天敵と対峙したように、胸を張って、威嚇していた。
「……俺は、マリーを愛している」
そう低い声で言った。姉は応えた。
「わたくしのほうが、マリーを愛しております」
キュロス様も引かない。
「マリーも、俺を愛してくれている」
「あなたがそう思い込んでいるだけね」
「思い込んでいるのはどっちだ。君も、いくらか両親に騙されているようだな」
「いいえマリーはあなたを憎んでいるわ」
「大切にしているつもりだ」
「だったらどうして別々の部屋で寝ているの? 愛し合っている婚約者なら、同じ寝室に――」
「それがっ、出来るものなら! とっくの昔にそうしているっ!」
キュロス様は絶叫した。
堅く拳を握りしめ、わたしと姉に向かって――朝露のきらめく庭園の真ん中で、彼は精一杯、主張をした。

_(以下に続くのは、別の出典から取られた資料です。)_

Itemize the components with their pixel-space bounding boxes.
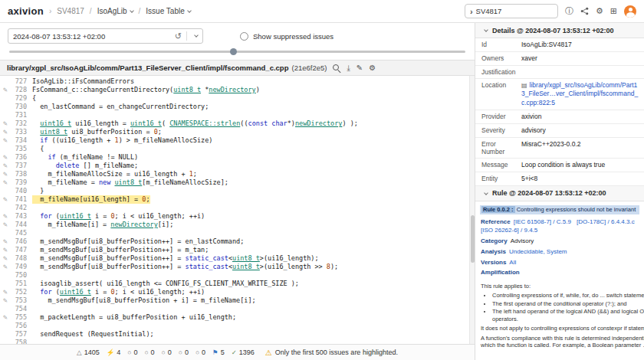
code-line[interactable]: ✎737 delete [] m_fileName; <box>0 162 475 170</box>
download-icon[interactable]: ⤓ <box>347 64 350 72</box>
line-number[interactable]: 744 <box>11 221 32 229</box>
reference-link[interactable]: [IEC 61508-7] / C.5.9 <box>514 218 571 225</box>
date-filter[interactable]: ↺ <box>8 28 203 44</box>
code-line[interactable]: 758 <box>0 339 475 344</box>
status-count-lightning[interactable]: ⚡4 <box>107 349 121 356</box>
share-icon[interactable] <box>580 7 589 15</box>
line-number[interactable]: 730 <box>11 103 32 111</box>
annotate-pencil-icon[interactable]: ✎ <box>0 195 11 204</box>
line-number[interactable]: 745 <box>11 229 32 237</box>
search-input[interactable] <box>476 7 537 15</box>
line-number[interactable]: 753 <box>11 296 32 305</box>
user-avatar[interactable] <box>624 5 636 18</box>
edit-pencil-icon[interactable]: ✎ <box>356 64 363 72</box>
gear-icon[interactable]: ⚙ <box>369 64 376 72</box>
line-number[interactable]: 727 <box>11 77 32 86</box>
line-number[interactable]: 735 <box>11 145 32 153</box>
apps-grid-icon[interactable]: ⊞ <box>610 7 617 15</box>
line-number[interactable]: 743 <box>11 212 32 221</box>
radio-circle-icon[interactable] <box>240 32 248 41</box>
app-logo[interactable]: axivion <box>8 5 44 17</box>
code-scrollbar-thumb[interactable] <box>471 215 475 263</box>
line-number[interactable]: 748 <box>11 254 32 263</box>
line-number[interactable]: 737 <box>11 162 32 170</box>
show-suppressed-toggle[interactable]: Show suppressed issues <box>240 32 334 41</box>
line-number[interactable]: 729 <box>11 94 32 103</box>
status-count-triangle[interactable]: △1405 <box>77 349 100 356</box>
status-count-circle[interactable]: ○0 <box>179 349 189 356</box>
code-scrollbar[interactable] <box>469 76 475 344</box>
status-count-circle[interactable]: ○0 <box>162 349 172 356</box>
line-number[interactable]: 739 <box>11 178 32 187</box>
reference-link[interactable]: [DO-178C] / 6.4.4.3.c <box>577 218 635 225</box>
date-input[interactable] <box>13 32 170 41</box>
code-line[interactable]: 727IsoAgLib::iFsCommandErrors <box>0 77 475 86</box>
line-number[interactable]: 750 <box>11 271 32 280</box>
chevron-down-icon[interactable] <box>194 33 199 38</box>
code-line[interactable]: ✎752 for (uint16_t i = 0; i < ui16_lengt… <box>0 288 475 296</box>
annotate-pencil-icon[interactable]: ✎ <box>0 296 11 305</box>
code-line[interactable]: ✎749 m_sendMsgBuf[ui8_bufferPosition++] … <box>0 263 475 271</box>
code-line[interactable]: ✎728FsCommand_c::changeCurrentDirectory(… <box>0 86 475 94</box>
info-icon[interactable]: ⓘ <box>565 7 573 15</box>
details-section-header[interactable]: Details @ 2024-08-07 13:53:12 +02:00 <box>475 23 644 38</box>
search-icon[interactable] <box>333 64 340 72</box>
code-line[interactable]: 735 { <box>0 145 475 153</box>
line-number[interactable]: 738 <box>11 170 32 178</box>
annotate-pencil-icon[interactable]: ✎ <box>0 221 11 229</box>
line-number[interactable]: 757 <box>11 330 32 339</box>
annotate-pencil-icon[interactable]: ✎ <box>0 246 11 254</box>
code-line[interactable]: ✎747 m_sendMsgBuf[ui8_bufferPosition++] … <box>0 246 475 254</box>
line-number[interactable]: 733 <box>11 128 32 136</box>
code-line[interactable]: 751 isoaglib_assert( ui16_length <= CONF… <box>0 280 475 288</box>
status-count-check[interactable]: ✓1396 <box>232 349 255 356</box>
code-line[interactable]: ✎753 m_sendMsgBuf[ui8_bufferPosition + i… <box>0 296 475 305</box>
reference-link[interactable]: [ISO 26262-6] / 9.4.5 <box>481 227 537 234</box>
annotate-pencil-icon[interactable]: ✎ <box>0 162 11 170</box>
code-line[interactable]: ✎746 m_sendMsgBuf[ui8_bufferPosition++] … <box>0 237 475 246</box>
code-line[interactable]: ✎739 m_fileName = new uint8_t[m_fileName… <box>0 178 475 187</box>
breadcrumb-version-dropdown[interactable]: IsoAgLib <box>97 7 133 15</box>
annotate-pencil-icon[interactable]: ✎ <box>0 86 11 94</box>
global-search[interactable]: › <box>465 4 558 18</box>
annotate-pencil-icon[interactable]: ✎ <box>0 119 11 128</box>
status-count-circle[interactable]: ○0 <box>127 349 137 356</box>
versions-value[interactable]: All <box>509 259 516 266</box>
analysis-value[interactable]: Undecidable, System <box>509 248 567 255</box>
code-line[interactable]: 742 <box>0 204 475 212</box>
annotate-pencil-icon[interactable]: ✎ <box>0 254 11 263</box>
line-number[interactable]: 728 <box>11 86 32 94</box>
code-line[interactable]: 754 <box>0 305 475 313</box>
line-number[interactable]: 758 <box>11 339 32 344</box>
code-line[interactable]: 756 <box>0 322 475 330</box>
slider-track[interactable] <box>9 51 465 53</box>
line-number[interactable]: 740 <box>11 187 32 195</box>
code-line[interactable]: 731 <box>0 111 475 119</box>
code-line[interactable]: ✎736 if (m_fileName != NULL) <box>0 153 475 162</box>
line-number[interactable]: 756 <box>11 322 32 330</box>
slider-handle[interactable] <box>230 48 237 55</box>
code-line[interactable]: 750 <box>0 271 475 280</box>
code-line[interactable]: ✎743 for (uint16_t i = 0; i < ui16_lengt… <box>0 212 475 221</box>
annotate-pencil-icon[interactable]: ✎ <box>0 237 11 246</box>
refresh-icon[interactable]: ↺ <box>175 31 182 41</box>
detail-value-location[interactable]: ▤library/xgpl_src/IsoAgLib/comm/Part13_F… <box>520 79 644 109</box>
rule-section-header[interactable]: Rule @ 2024-08-07 13:53:12 +02:00 <box>475 186 644 201</box>
breadcrumb-view-dropdown[interactable]: Issue Table <box>146 7 190 15</box>
annotate-pencil-icon[interactable]: ✎ <box>0 136 11 145</box>
code-line[interactable]: ✎732 uint16_t ui16_length = uint16_t( CN… <box>0 119 475 128</box>
code-line[interactable]: ✎741 m_fileName[ui16_length] = 0; <box>0 195 475 204</box>
code-line[interactable]: 745 <box>0 229 475 237</box>
line-number[interactable]: 746 <box>11 237 32 246</box>
line-number[interactable]: 732 <box>11 119 32 128</box>
timeline-slider[interactable] <box>9 48 465 55</box>
annotate-pencil-icon[interactable]: ✎ <box>0 263 11 271</box>
line-number[interactable]: 741 <box>11 195 32 204</box>
annotate-pencil-icon[interactable]: ✎ <box>0 178 11 187</box>
code-line[interactable]: ✎755 m_packetLength = ui8_bufferPosition… <box>0 313 475 322</box>
line-number[interactable]: 731 <box>11 111 32 119</box>
line-number[interactable]: 749 <box>11 263 32 271</box>
breadcrumb-project[interactable]: SV4817 <box>57 7 84 15</box>
annotate-pencil-icon[interactable]: ✎ <box>0 212 11 221</box>
line-number[interactable]: 742 <box>11 204 32 212</box>
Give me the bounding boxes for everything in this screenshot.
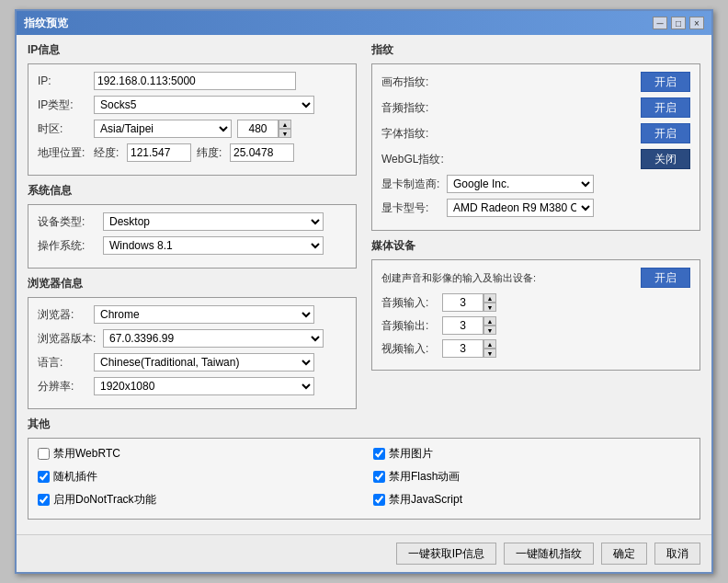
random-plugin-checkbox[interactable]	[38, 471, 50, 483]
audio-out-row: 音频输出: ▲ ▼	[381, 316, 690, 335]
audio-in-up[interactable]: ▲	[483, 293, 496, 303]
ip-type-label: IP类型:	[38, 97, 88, 113]
disable-flash-checkbox[interactable]	[373, 471, 385, 483]
os-select[interactable]: Windows 8.1	[103, 236, 324, 255]
disable-flash-label: 禁用Flash动画	[389, 469, 460, 485]
window-title: 指纹预览	[24, 16, 68, 31]
browser-section-title: 浏览器信息	[28, 276, 357, 292]
dnt-row: 启用DoNotTrack功能	[38, 492, 355, 508]
webgl-fp-label: WebGL指纹:	[381, 152, 446, 167]
audio-fp-label: 音频指纹:	[381, 100, 446, 116]
footer: 一键获取IP信息 一键随机指纹 确定 取消	[17, 534, 711, 572]
lang-row: 语言: Chinese(Traditional, Taiwan)	[38, 353, 347, 372]
canvas-fp-row: 画布指纹: 开启	[381, 72, 690, 92]
maximize-button[interactable]: □	[671, 17, 686, 29]
disable-js-row: 禁用JavaScript	[373, 492, 690, 508]
ip-section-box: IP: IP类型: Socks5 时区:	[28, 63, 357, 176]
video-in-up[interactable]: ▲	[483, 339, 496, 349]
webgl-fp-row: WebGL指纹: 关闭	[381, 149, 690, 169]
other-section-title: 其他	[28, 417, 700, 432]
device-select[interactable]: Desktop	[103, 212, 324, 231]
webgl-fp-btn[interactable]: 关闭	[641, 149, 690, 169]
video-in-down[interactable]: ▼	[483, 349, 496, 358]
browser-section-box: 浏览器: Chrome 浏览器版本: 67.0.3396.99	[28, 297, 357, 409]
font-fp-row: 字体指纹: 开启	[381, 123, 690, 143]
minimize-button[interactable]: ─	[653, 17, 667, 29]
gpu-model-select[interactable]: AMD Radeon R9 M380 OpenGL En.	[447, 199, 594, 217]
timezone-offset-arrows: ▲ ▼	[279, 120, 291, 138]
timezone-up-btn[interactable]: ▲	[279, 120, 291, 129]
dnt-label: 启用DoNotTrack功能	[53, 492, 156, 508]
fp-section-box: 画布指纹: 开启 音频指纹: 开启	[371, 63, 700, 231]
ip-row: IP:	[38, 72, 347, 90]
video-in-label: 视频输入:	[381, 341, 437, 357]
ip-input[interactable]	[94, 72, 296, 90]
media-section-title: 媒体设备	[371, 238, 700, 254]
gpu-model-row: 显卡型号: AMD Radeon R9 M380 OpenGL En.	[381, 199, 690, 217]
ip-label: IP:	[38, 74, 88, 87]
get-ip-btn[interactable]: 一键获取IP信息	[396, 543, 496, 565]
disable-js-checkbox[interactable]	[373, 494, 385, 506]
webrtc-checkbox[interactable]	[38, 448, 50, 460]
canvas-fp-label: 画布指纹:	[381, 74, 446, 90]
main-window: 指纹预览 ─ □ × IP信息 IP:	[15, 9, 713, 574]
random-fp-btn[interactable]: 一键随机指纹	[504, 543, 594, 565]
dnt-checkbox[interactable]	[38, 494, 50, 506]
geo-row: 地理位置: 经度: 纬度:	[38, 143, 347, 162]
browser-version-select[interactable]: 67.0.3396.99	[103, 329, 324, 348]
audio-out-input[interactable]	[442, 316, 483, 335]
audio-out-arrows: ▲ ▼	[483, 316, 496, 335]
lng-input[interactable]	[127, 143, 191, 162]
audio-out-up[interactable]: ▲	[483, 316, 496, 326]
confirm-btn[interactable]: 确定	[601, 543, 647, 565]
system-section-title: 系统信息	[28, 183, 357, 199]
video-in-input[interactable]	[442, 339, 483, 358]
random-plugin-label: 随机插件	[53, 469, 97, 485]
audio-out-down[interactable]: ▼	[483, 326, 496, 335]
media-section-box: 创建声音和影像的输入及输出设备: 开启 音频输入: ▲	[371, 259, 700, 371]
disable-img-row: 禁用图片	[373, 446, 690, 462]
ip-section-title: IP信息	[28, 42, 357, 58]
audio-in-row: 音频输入: ▲ ▼	[381, 293, 690, 312]
titlebar-buttons: ─ □ ×	[653, 17, 704, 29]
media-create-btn[interactable]: 开启	[641, 268, 690, 288]
lang-select[interactable]: Chinese(Traditional, Taiwan)	[94, 353, 314, 372]
ip-type-row: IP类型: Socks5	[38, 96, 347, 114]
res-row: 分辨率: 1920x1080	[38, 377, 347, 395]
timezone-offset-spinbox: ▲ ▼	[237, 120, 291, 138]
browser-select[interactable]: Chrome	[94, 305, 314, 324]
random-plugin-row: 随机插件	[38, 469, 355, 485]
cancel-btn[interactable]: 取消	[654, 543, 700, 565]
timezone-select[interactable]: Asia/Taipei	[94, 120, 232, 138]
gpu-mfr-select[interactable]: Google Inc.	[447, 175, 594, 193]
audio-in-arrows: ▲ ▼	[483, 293, 496, 312]
timezone-offset-input[interactable]	[237, 120, 279, 138]
media-create-label: 创建声音和影像的输入及输出设备:	[381, 271, 536, 285]
disable-flash-row: 禁用Flash动画	[373, 469, 690, 485]
media-create-row: 创建声音和影像的输入及输出设备: 开启	[381, 268, 690, 288]
titlebar: 指纹预览 ─ □ ×	[17, 11, 711, 35]
disable-img-label: 禁用图片	[389, 446, 433, 462]
gpu-mfr-row: 显卡制造商: Google Inc.	[381, 175, 690, 193]
canvas-fp-btn[interactable]: 开启	[641, 72, 690, 92]
browser-version-row: 浏览器版本: 67.0.3396.99	[38, 329, 347, 348]
ip-type-select[interactable]: Socks5	[94, 96, 314, 114]
audio-fp-btn[interactable]: 开启	[641, 97, 690, 118]
browser-version-label: 浏览器版本:	[38, 331, 97, 347]
audio-out-spinbox: ▲ ▼	[442, 316, 496, 335]
audio-in-spinbox: ▲ ▼	[442, 293, 496, 312]
audio-in-down[interactable]: ▼	[483, 303, 496, 312]
audio-in-input[interactable]	[442, 293, 483, 312]
browser-label: 浏览器:	[38, 307, 88, 323]
gpu-model-label: 显卡型号:	[381, 200, 441, 216]
fp-section-title: 指纹	[371, 42, 700, 58]
disable-img-checkbox[interactable]	[373, 448, 385, 460]
browser-row: 浏览器: Chrome	[38, 305, 347, 324]
timezone-down-btn[interactable]: ▼	[279, 129, 291, 138]
res-label: 分辨率:	[38, 379, 88, 394]
close-button[interactable]: ×	[689, 17, 704, 29]
font-fp-btn[interactable]: 开启	[641, 123, 690, 143]
audio-fp-row: 音频指纹: 开启	[381, 97, 690, 118]
lat-input[interactable]	[230, 143, 294, 162]
res-select[interactable]: 1920x1080	[94, 377, 314, 395]
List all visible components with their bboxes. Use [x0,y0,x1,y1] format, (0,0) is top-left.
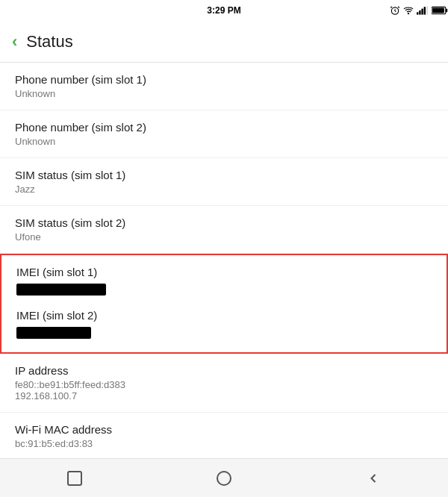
battery-icon [432,6,448,15]
wifi-mac-value: bc:91:b5:ed:d3:83 [15,438,433,449]
ip-address-item[interactable]: IP address fe80::be91:b5ff:feed:d383192.… [0,354,448,413]
svg-rect-3 [419,10,420,15]
status-bar-icons [390,5,448,16]
sim-status-sim2-value: Ufone [15,231,433,243]
sim-status-sim1-label: SIM status (sim slot 1) [15,169,433,181]
imei-sim2-label: IMEI (sim slot 2) [16,309,432,322]
nav-home-button[interactable] [205,465,243,492]
svg-rect-5 [424,7,426,14]
status-bar: 3:29 PM [0,0,448,21]
wifi-mac-item[interactable]: Wi-Fi MAC address bc:91:b5:ed:d3:83 [0,413,448,458]
imei-sim1-redacted [16,284,106,296]
sim-status-sim1-item[interactable]: SIM status (sim slot 1) Jazz [0,158,448,206]
svg-rect-6 [426,6,428,14]
back-button[interactable]: ‹ [12,32,17,51]
page-title: Status [26,32,72,51]
imei-sim1-item[interactable]: IMEI (sim slot 1) [16,266,432,298]
status-bar-time: 3:29 PM [207,5,240,16]
back-icon [366,471,381,486]
phone-number-sim2-value: Unknown [15,136,433,147]
nav-recents-button[interactable] [56,465,93,492]
phone-number-sim1-value: Unknown [15,88,433,99]
navigation-bar [0,458,448,497]
phone-number-sim1-label: Phone number (sim slot 1) [15,73,433,86]
signal-icon [417,5,429,16]
imei-highlighted-section: IMEI (sim slot 1) IMEI (sim slot 2) [0,254,448,354]
wifi-icon [403,5,414,16]
svg-rect-2 [417,12,418,14]
imei-sim1-label: IMEI (sim slot 1) [16,266,432,278]
phone-number-sim2-item[interactable]: Phone number (sim slot 2) Unknown [0,110,448,158]
settings-content: Phone number (sim slot 1) Unknown Phone … [0,63,448,458]
recents-icon [67,471,82,486]
imei-sim2-item[interactable]: IMEI (sim slot 2) [16,309,432,342]
sim-status-sim1-value: Jazz [15,184,433,195]
ip-address-label: IP address [15,364,433,377]
home-icon [217,471,231,486]
svg-rect-8 [446,9,447,13]
alarm-icon [390,5,400,16]
sim-status-sim2-label: SIM status (sim slot 2) [15,216,433,229]
header: ‹ Status [0,21,448,63]
phone-number-sim2-label: Phone number (sim slot 2) [15,121,433,134]
svg-rect-9 [432,7,444,13]
svg-rect-4 [421,9,423,15]
nav-back-button[interactable] [355,465,392,492]
svg-point-1 [408,13,408,14]
wifi-mac-label: Wi-Fi MAC address [15,423,433,436]
sim-status-sim2-item[interactable]: SIM status (sim slot 2) Ufone [0,206,448,254]
ip-address-value: fe80::be91:b5ff:feed:d383192.168.100.7 [15,379,433,401]
phone-number-sim1-item[interactable]: Phone number (sim slot 1) Unknown [0,63,448,110]
imei-sim2-redacted [16,327,91,339]
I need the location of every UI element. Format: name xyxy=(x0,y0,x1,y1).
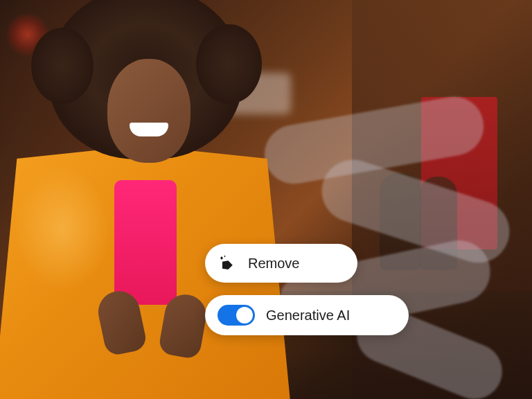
generative-ai-toggle[interactable] xyxy=(218,305,255,326)
eraser-sparkle-icon xyxy=(218,254,237,273)
generative-ai-label: Generative AI xyxy=(266,308,350,323)
brush-selection-overlay xyxy=(263,90,520,381)
tool-controls-panel: Remove Generative AI xyxy=(205,244,409,335)
generative-ai-toggle-row[interactable]: Generative AI xyxy=(205,295,409,335)
foreground-subject xyxy=(0,0,291,399)
toggle-knob xyxy=(236,307,253,323)
remove-button[interactable]: Remove xyxy=(205,244,357,283)
remove-label: Remove xyxy=(248,256,299,272)
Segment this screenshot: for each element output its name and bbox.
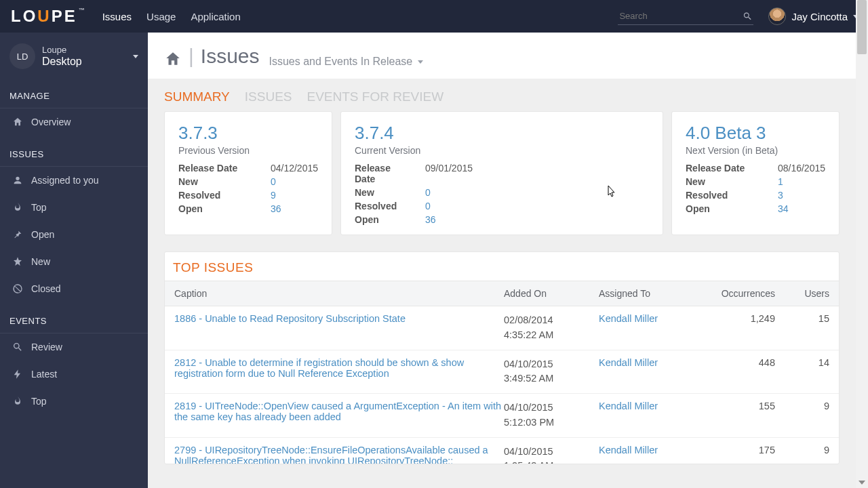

「金や権力で思い通りになるならば、出会ったその日に攫ってる! マリーを傷つけるシャデラン家など滅ぼして、求婚の手紙や親への目通し、婚約式などもすっ飛ばし、仕事も何もかも放り出して、マリーと二人旅に出る! 部屋の床にバラの花びらを敷き詰めて、ふかふかのベッドに寝かせ、甘いケーキを口に運んで呑み込むたびにキスをして、毎日毎日毎日毎日! 朝から晩までずっとずーーっと、抱いて抱いて抱きまくって、一瞬たりとも手放すものか! でもマリーに嫌われたくないしちょっとでも嫌な思いをさせたくないし、独り占めしたら使用人のみんなが怒ってくるから我慢してるんだ、正直結構前からいっぱいいっぱいだ! 当たり前だろう、これが恋じゃなければ抱き枕なんか買うか馬鹿野郎――っ!」
…………。
わたしは、その場にしゃがみこんだ。
「…………。」
アナスタジアは、ぽかんと、伯爵を見上げていた。
遠くでミオが頭を抱えている。
そんなどうしようもない空気が、しばし流れ……。
生け垣からひょこっと現れた部外者によって、沈黙は破られた。
「わーい、なんか楽しいことやってるーぅ。私も仲間に入れてほしいでーす」
キュロス様も、今更のように頭を抱えてしゃがみ込んだ。